Acórdão - PODER JUDICIÁRIO Tribunal Regional Federal da 3ª Região 4ª Turma APELAÇÃO CÍVEL (198) Nº 5007409-22.2020.4.03.6110 RELATOR: Gab. 13 - DES. FED. MONICA NOBRE
Trata-se de apelações interpostas pela UNIÃO FEDERAL e por HNK BR LOGÍSTICA E DISTRIBUIDORA LTDA. em face da sentença que julgou procedentes os embargos à execução fiscal para autorizar a exclusão do ICMS destacado nas notas fiscais dos créditos de PIS e de COFINS em cobrança no feito executivo originário, bem como a substituição das respectivas CDAs. Alega a apelante UNIÃO FEDERAL embargada, em síntese, que o valor do ICMS a ser considerado na exclusão da base de cálculo do PIS e da COFINS é o ICMS a recolher, e não o ICMS destacado nas notas fiscais. Subsidiariamente, alega a necessidade de reajuste das bases de cálculo do PIS e da COFINS, já que, no regime não cumulativo, o contribuinte apura um crédito a maior. Alega que tal medida é necessária porque, ainda que o contribuinte atualmente não esteja sujeito ao regime não cumulativo das contribuições, em data futura ele poderá alterar esse regime. Já a apelante HNK BR LOGÍSTICA E DISTRIBUIDORA LTDA. embargante sustenta, em síntese, a necessidade de extinção integral da execução fiscal, pois os débitos em discussão nesses autos decorrem exclusivamente do entendimento equivocado da União Federal de que o ICMS a ser excluído das bases de cálculo do PIS e da COFINS seria o ICMS recolhido, e não o destacado nas notas fiscais, em descumprimento à orientação definida pelo C. STF no RE nº 574.706 (Tema 69 da Repercussão Geral).
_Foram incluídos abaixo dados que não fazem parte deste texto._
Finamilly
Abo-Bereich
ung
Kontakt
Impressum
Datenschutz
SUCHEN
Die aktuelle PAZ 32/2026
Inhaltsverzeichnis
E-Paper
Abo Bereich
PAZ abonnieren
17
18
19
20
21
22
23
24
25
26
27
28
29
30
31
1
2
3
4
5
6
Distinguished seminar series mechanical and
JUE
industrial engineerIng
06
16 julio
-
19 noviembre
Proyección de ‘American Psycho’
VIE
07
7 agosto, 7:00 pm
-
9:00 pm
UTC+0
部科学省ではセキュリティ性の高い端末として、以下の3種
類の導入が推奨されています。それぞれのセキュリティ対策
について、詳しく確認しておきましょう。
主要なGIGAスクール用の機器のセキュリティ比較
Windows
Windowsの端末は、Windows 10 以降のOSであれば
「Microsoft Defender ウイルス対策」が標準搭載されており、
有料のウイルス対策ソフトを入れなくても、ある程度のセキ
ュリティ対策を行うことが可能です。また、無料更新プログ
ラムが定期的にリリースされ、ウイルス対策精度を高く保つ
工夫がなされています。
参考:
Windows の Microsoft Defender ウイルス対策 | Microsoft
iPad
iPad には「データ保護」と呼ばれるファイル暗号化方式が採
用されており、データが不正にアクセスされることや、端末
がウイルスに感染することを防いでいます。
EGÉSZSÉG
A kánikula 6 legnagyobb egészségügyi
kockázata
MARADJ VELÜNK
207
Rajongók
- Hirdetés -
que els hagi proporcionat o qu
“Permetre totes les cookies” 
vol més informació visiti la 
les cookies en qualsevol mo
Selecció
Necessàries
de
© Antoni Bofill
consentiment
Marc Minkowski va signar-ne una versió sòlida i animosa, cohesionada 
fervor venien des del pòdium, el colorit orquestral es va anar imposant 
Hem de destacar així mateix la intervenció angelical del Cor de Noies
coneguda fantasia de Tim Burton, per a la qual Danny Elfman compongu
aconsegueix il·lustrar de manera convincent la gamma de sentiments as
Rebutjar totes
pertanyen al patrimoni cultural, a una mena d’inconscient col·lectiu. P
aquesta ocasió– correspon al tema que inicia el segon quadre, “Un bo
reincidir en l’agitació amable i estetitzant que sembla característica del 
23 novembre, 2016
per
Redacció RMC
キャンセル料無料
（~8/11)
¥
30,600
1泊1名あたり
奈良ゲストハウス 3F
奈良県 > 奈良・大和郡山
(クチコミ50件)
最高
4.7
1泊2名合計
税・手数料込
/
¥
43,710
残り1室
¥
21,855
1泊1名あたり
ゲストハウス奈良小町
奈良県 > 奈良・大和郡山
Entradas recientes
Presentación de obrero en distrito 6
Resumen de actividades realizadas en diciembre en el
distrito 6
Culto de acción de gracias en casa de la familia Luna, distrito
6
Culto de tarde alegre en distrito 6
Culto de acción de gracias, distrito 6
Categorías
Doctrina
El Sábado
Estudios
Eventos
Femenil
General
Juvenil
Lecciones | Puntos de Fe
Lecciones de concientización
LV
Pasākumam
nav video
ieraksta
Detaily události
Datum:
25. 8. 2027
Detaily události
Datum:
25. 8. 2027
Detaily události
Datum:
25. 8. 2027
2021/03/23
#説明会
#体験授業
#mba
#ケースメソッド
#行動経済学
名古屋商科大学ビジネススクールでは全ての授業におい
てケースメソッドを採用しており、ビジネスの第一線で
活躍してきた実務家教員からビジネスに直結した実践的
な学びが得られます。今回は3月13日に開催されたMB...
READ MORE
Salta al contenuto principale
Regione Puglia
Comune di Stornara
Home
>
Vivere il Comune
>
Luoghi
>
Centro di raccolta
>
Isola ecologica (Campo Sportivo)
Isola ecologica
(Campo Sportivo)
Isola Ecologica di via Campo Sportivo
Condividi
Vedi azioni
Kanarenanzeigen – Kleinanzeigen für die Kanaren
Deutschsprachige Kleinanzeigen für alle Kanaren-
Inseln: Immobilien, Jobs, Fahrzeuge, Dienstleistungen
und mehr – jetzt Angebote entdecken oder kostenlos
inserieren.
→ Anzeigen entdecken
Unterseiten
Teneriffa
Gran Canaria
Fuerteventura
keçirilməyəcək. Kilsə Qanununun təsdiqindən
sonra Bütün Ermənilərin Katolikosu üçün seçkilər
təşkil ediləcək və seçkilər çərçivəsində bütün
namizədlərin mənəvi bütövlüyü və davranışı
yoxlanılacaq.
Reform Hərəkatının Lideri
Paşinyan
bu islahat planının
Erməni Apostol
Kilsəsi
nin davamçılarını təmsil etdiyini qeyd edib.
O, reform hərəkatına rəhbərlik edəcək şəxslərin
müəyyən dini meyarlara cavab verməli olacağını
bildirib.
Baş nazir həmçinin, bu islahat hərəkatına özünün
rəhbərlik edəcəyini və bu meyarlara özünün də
Alega que faz jus ao ressarcimento das despesas incorridas com a manutenção do seguro garantia. Apresentadas contrarrazões pelas partes. É o relatório. PODER JUDICIÁRIO Tribunal Regional Federal da 3ª Região 4ª Turma APELAÇÃO CÍVEL (198) Nº 5007409-22.2020.4.03.6110 RELATOR: Gab. 13 - DES. FED. MONICA NOBRE
Ante o exposto, dou parcial provimento à apelação do embargante e nego provimento à apelação da União, consoante fundamentação. É o voto. E M E N T A PROCESSUAL CIVIL E TRIBUTÁRIO. APELAÇÕES. EMBARGOS À EXECUÇÃO FISCAL. EXCLUSÃO DO ICMS DA BASE DE CÁLCULO DO PIS E DA COFINS. RE 574.706/PR, STF. MODULAÇÃO DOS EFEITOS. ICMS DESTACADO NAS NOTAS FISCAIS. DESPESAS COM SEGURO GARANTIA NÃO REEMBOLSÁVEIS. RECURSO DO EMBARGANTE PARCIALMENTE PROVIDO. RECURSO DA UNIÃO EMBARGADA DESPROVIDO. - Conforme estabelecido pelo STF, no julgamento do Recurso Extraordinário nº 574.706-PR, com repercussão geral, Tema 69, "O ICMS não compõe a base de cálculo para fins de incidência do PIS e da COFINS". - Contudo, os embargos de declaração opostos no RE 574.706/PR foram parcialmente acolhidos para modular os efeitos daquele julgado, assegurando efeitos erga omnis prospectivos a partir de 15.3.2017 - data da sessão em que proferido aquele julgamento –, ressalvadas as ações judiciais e administrativas protocoladas até aquela data e, no ponto relativo ao ICMS a ser excluído das bases de cálculo do PIS e da COFINS, prevaleceu o entendimento de que se trata do ICMS destacado nas notas fiscais. - Na espécie, a apuração da diferença devida a título de PIS e de COFINS com base no ICMS a recolher não foi convalidada pelo E. STF no julgamento do RE 574.706/PR, como destacado supra, logo, os créditos tributários de PIS e de COFINS exequendos, em realidade, não são devidos. - No tocante às verbas sucumbenciais, esta C. 4 Turma já decidiu que as despesas da parte com o seguro-garantia utilizado para garantir a execução fiscal não estão compreendidas no âmbito das meras despesas processuais passíveis de reembolso, descabendo a condenação da Fazenda Pública ao seu ressarcimento com fulcro no art. 82, § 2º, do CPC ou no art. 39, parágrafo único, da Lei nº 6.830/80, em razão de ausência de previsão legal. Precedente. - Apelação do embargante parcialmente provida. Apelação da União embargada desprovida. ACÓRDÃO Vistos e relatados estes autos em que são partes as acima indicadas, a Quarta Turma, à unanimidade, decidiu dar parcial provimento à apelação do embargante e negar provimento à apelação da União, nos termos do voto da Des. Fed. MÔNICA NOBRE (Relatora), com quem votaram o Des. Fed. MARCELO SARAIVA e a Des. Fed. MARLI FERREIRA. Ausente, por motivo de saúde, o Des. Fed. ANDRÉ NABARRETE, nos termos do relatório e voto que ficam fazendo parte integrante do presente julgado.
06/09/2023, 00:00
Publicacao/Comunicacao
Intimação - Sentença
SENTENÇA
EMBARGANTE: HNK BR LOGISTICA E DISTRIBUICAO LTDA. Advogados do(a)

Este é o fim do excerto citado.